UNLOCKING LOW-CARBON GROWTH

■ The Environmental Protection Tax has been halved during the period of high inflation, as elsewhere, resulting in low fuel prices.

● Restore environmental protection tax rates to pre-crisis levels and define them in terms of carbon content. Bring the diesel tax in line with the gasoline tax.

● Gradually increase the coal tax to better reflect coal’s large impact on carbon emissions.

■ Energy consumption increases faster than GDP, illustrating the lack of price signals.

● Accelerate the deployment of Viet Nam’s mandatory emission trading system.

■ GHG emissions from energy are largely the result of a strong reliance on fossil-fuel energy. The low-carbon transformation of the electricity, heavy industries and transport sectors faces regulatory headwinds.

● Further encourage the expansion of renewable energy sources. Streamline licensing procedures for low-carbon activities and infrastructure, especially regarding land acquisition.

HARNESSING TRADE AND INVESTMENT FLOWS TO BOOST PRODUCTIVITY

■ The service sector, where FDI barriers are relatively high, is small at 45% of GDP. Key telecommunication markets are dominated by state-owned enterprises while state-owned banks account for 40% of bank of assets. .

● Promote the development of the service sector by reducing trade barriers to services and reducing foreign ownership restrictions in services, including telecommunications.

■ Viet Nam’s intellectual property rights (IPR) law aligns with international standards, but enforcement mechanisms need improvement.

● Strengthen IPR enforcement by cutting the time and costs of legal actions and raise public awareness of the importance of IPR.

■ Tertiary education completion rates are 10% for universities and 3% for vocational schools. Government spending on tertiary education has fallen to around 0.3% of GDP.

● Boost government spending on tertiary education and increase coordination with the business sector to improve curricula and reduce labour market mismatch.

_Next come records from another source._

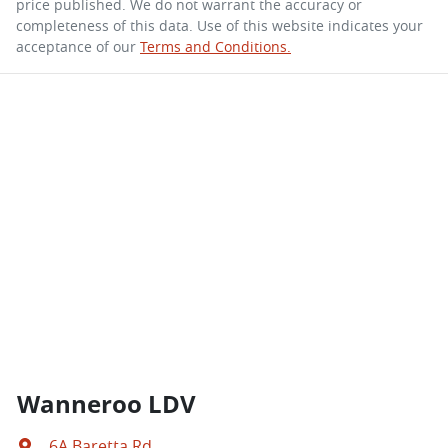
price published. We do not warrant the accuracy or
completeness of this data. Use of this website indicates your
acceptance of our
Terms and Conditions.
Wanneroo LDV
6A Baretta Rd
,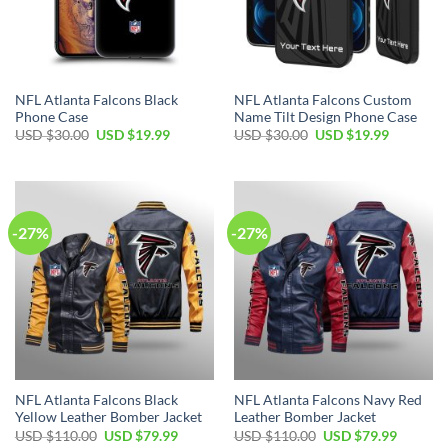
NFL Atlanta Falcons Black
NFL Atlanta Falcons Custom
Phone Case
Name Tilt Design Phone Case
Original
Current
Original
Current
USD $
30.00
USD $
19.99
USD $
30.00
USD $
19.99
price
price
price
price
was:
is:
was:
is:
USD
USD
USD
USD
$30.00.
$19.99.
$30.00.
$19.99.
-27%
-27%
NFL Atlanta Falcons Black
NFL Atlanta Falcons Navy Red
Yellow Leather Bomber Jacket
Leather Bomber Jacket
Original
Current
Original
Current
USD $
110.00
USD $
79.99
USD $
110.00
USD $
79.99
price
price
price
price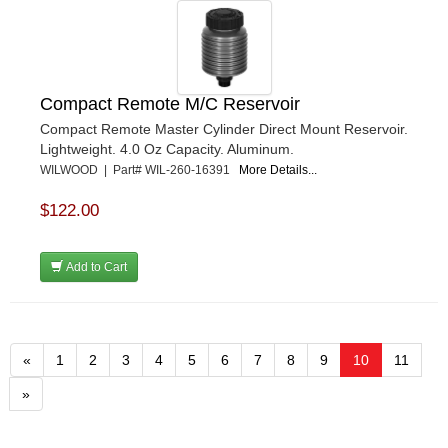
Compact Remote M/C Reservoir
Compact Remote Master Cylinder Direct Mount Reservoir.
Lightweight. 4.0 Oz Capacity. Aluminum.
WILWOOD | Part# WIL-260-16391
More Details...
$122.00
Add to Cart
«
1
2
3
4
5
6
7
8
9
10
11
»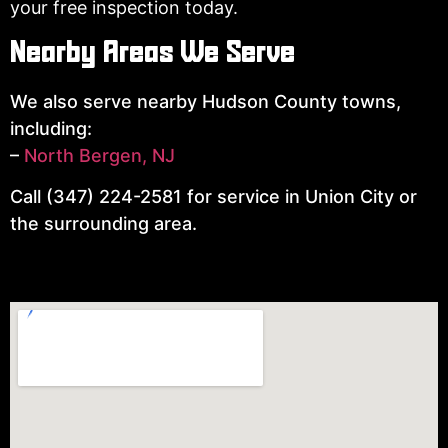
your free inspection today.
Nearby Areas We Serve
We also serve nearby Hudson County towns,
including:
–
North Bergen, NJ
Call (347) 224-2581 for service in Union City or
the surrounding area.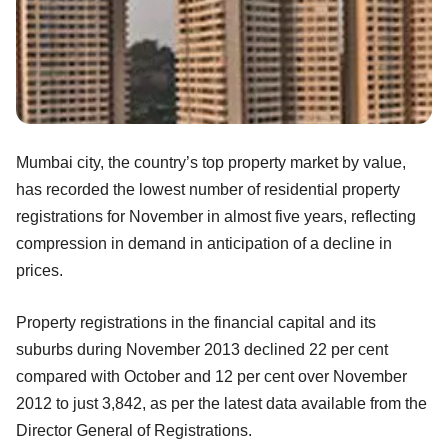
Mumbai city, the country’s top property market by value,
has recorded the lowest number of residential property
registrations for November in almost five years, reflecting
compression in demand in anticipation of a decline in
prices.
Property registrations in the financial capital and its
suburbs during November 2013 declined 22 per cent
compared with October and 12 per cent over November
2012 to just 3,842, as per the latest data available from the
Director General of Registrations.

■ Market-based financing is small in the bank-centred financial system. Viet Nam has created a special trading platform, equity crowdfunding and peer-to-peer financing to increase SMEs’ access to equity financing.

● Create an appropriate regulatory framework for new forms of equity investment to ensure transparency and prevent fraudulent activities.

■ State-owned enterprises (SOEs), which account for about 40% of GDP, hinder competition in many product markets. The scope of SOEs in Viet Nam is very broad according to the OECD Product Market Index.

● Reduce the role of the state in the economy by accelerating the privatisation of state-owned enterprises and levelling the playing field between private firms and SOEs.

■ Significant progress in public-sector integrity has been achieved.

● Maintain strong efforts to fight corruption.